Dokuz Subay Olayı’nın bu şekilde bitmesi darbecileri cesaretlendirmişti. Bir süre sonra Alparslan Türkeş, Sadi Koçaş, Orhan Kabibay ve Sezai Okan, II. Birleşik Örgüt’ü kurdu. ‘İhtilalin liderliği’ için III. Ordu Komutanı General Necati Tarcan’ı düşünüyorlardı ama onun ölümü üzerine komite içinde ‘Faik Bey’ diye anılan Cemal Gürsel’le NATO toplantısı için bulunduğu Almanya’da temas kurdular. Gürsel, üç ay içinde seçime gidilmesi şartıyla, liderliği kabul etti.
Ülkedeki şiddet olaylarından sonra İnönü’nün “Şartlar mecbur ettiğinde ihtilal milletlerin meşru hakkıdır!” şeklindeki sözleri, Birleşik Komite’ye yeşil ışık olmasa bile, sarı ışık anlamına gelmişti. 26 Mayıs’ı 27 Mayıs’a bağlayan gece 03.00’te İstanbul’da başlayan ‘ihtilal’ bir saat içinde kilit mevkilerin ele geçirilmesiyle tamamlanmış ancak İstanbul ve Ankara ekipleri arasındaki saat anlaşmazlığı yüzünden ihtilal saat 04.36’da duyurulmuştu. Saat 07.50’de Celal Bayar Ankara’da, Adnan Menderes Kütahya’da tutuklanırken İzmir’den kalkan bir uçak sembolik lider Cemal Gürsel’i Ankara’ya getiriyordu.
14’lerin tasfiyesi
Darbeciler ‘partilerüstü tarafsız bir idarenin nezaret ve hakemliği altında seçimlerin yapılmasından sonra idareyi hangi tarafa mensup olursa olsun, seçimi kazananlara devir ve teslim’ etmeyi düşünürken, Alparslan Türkeş’in başını çektiği ‘14’ler’ grubu askeri yönetimin en az dört yıl, gerekirse daha fazla sürmesini istiyordu.
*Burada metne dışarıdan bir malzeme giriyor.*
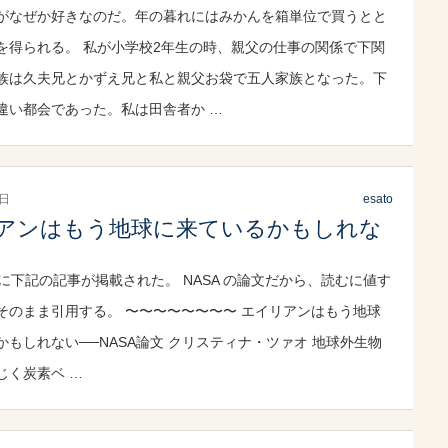
がなぜか好きなのだ。年の暮れにはみかんを箱単位で買うとと
を得られる。 私が小学校2年生の時、親父の仕事の関係で下関
族は久夫兄とかずえ兄と私と親父お袋で五人家族となった。下
違い都会であった。私は田舎者か …
7日
esato
アンはもう地球に来ているかもしれな
ek に下記の記事が掲載された。 NASA の論文だから、読むに値す
そのまま引用する。 〜〜〜〜〜〜〜〜 エイリアンはもう地球
かもしれない──NASA論文 クリスティナ・ツァオ 地球外生物
じく炭素ベ …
Neyse ki, 38 üyeli Milli Birlik Komitesi’nin (MBK) ‘ılımlı’ kanadını oluşturan Cemal Gürsel ve Cemal Madanoğlu ekibinin baskısıyla 14’ler, 13 Kasım 1960 sabahı ellerine tutuşturulan sarı zarflardan, kendilerine ihtiyaç kalmadığını ve çeşitli ülkelere elçilik müşaviri olarak atandıklarını öğrendiler. Aslında şanslıydılar çünkü komite üyelerinden Haydar Tunçkanat kurşuna dizilmelerini önermişti! Ama çok değil iki yıl sonra hepsi ülkeye geri döndü.
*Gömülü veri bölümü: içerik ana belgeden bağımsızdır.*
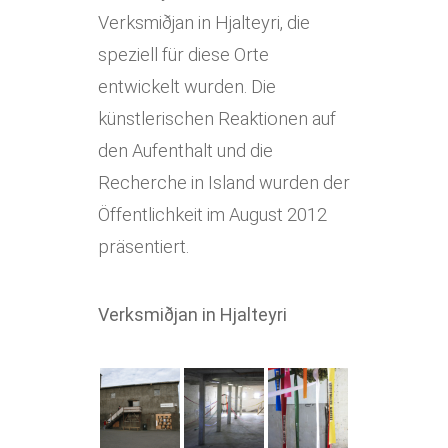
Verksmiðjan in Hjalteyri, die
speziell für diese Orte
entwickelt wurden. Die
künstlerischen Reaktionen auf
den Aufenthalt und die
Recherche in Island wurden der
Öffentlichkeit im August 2012
präsentiert.
Verksmiðjan in Hjalteyri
27 Mayısçılar sözlerini tutmuşlardı ama aralıkta faaliyete geçen Kurucu Meclis’in hazırladığı anayasa, 9 Temmuz 1961’de halkoylamasında yüzde 60,4 kabul, yüzde 39,4 ret oyu alınca, ‘ılımlılar’ bile, 27 Mayıs’ın boşuna yapılmış olduğunu düşünmeye başladı.
Aydemir’in darbe girişimi
“Bu çocuk sakat doğdu!” sözleri kulaktan kulağa yayılıyor ve ordu içinde yeni örgütlenmeler boy veriyordu. Bunlardan en önemlisi İstanbul’da Refik Tulga ve Faruk Gürler’in kurduğu grup ile Ankara’da Talat Aydemir’in kurduğu Mürted Grubu’nun birleşmesinden oluşan Silahlı Kuvvetler Birliği (SKB) idi.
15 Ekim 1961 seçimlerinde DP’nin devamı gibi görülen Adalet Partisi (AP) ile Yeni Türkiye Partisi’nin (YTP) toplam yüzde 50,3 oyla, yüzde 36,7 oy alan CHP’yi geçmesi üzerine SKB’nin baskısıyla MBK siyasilere 21 Ekim’de bir protokol imzalattıktan sonra TBMM’nin açılmasına izin verdiler. Bu da yetmedi, darbeciler Ali Fuat Başgil’in cumhurbaşkanlığı adaylığını tehditle engellediler. 1961 Anayasası’nın 111. maddesiyle çerçevesi çizilen Milli Güvenlik Kurulu ordunun siyaseti sürekli vesayeti altına almasını sağlayacaktı ama bu radikallere yetmiyordu.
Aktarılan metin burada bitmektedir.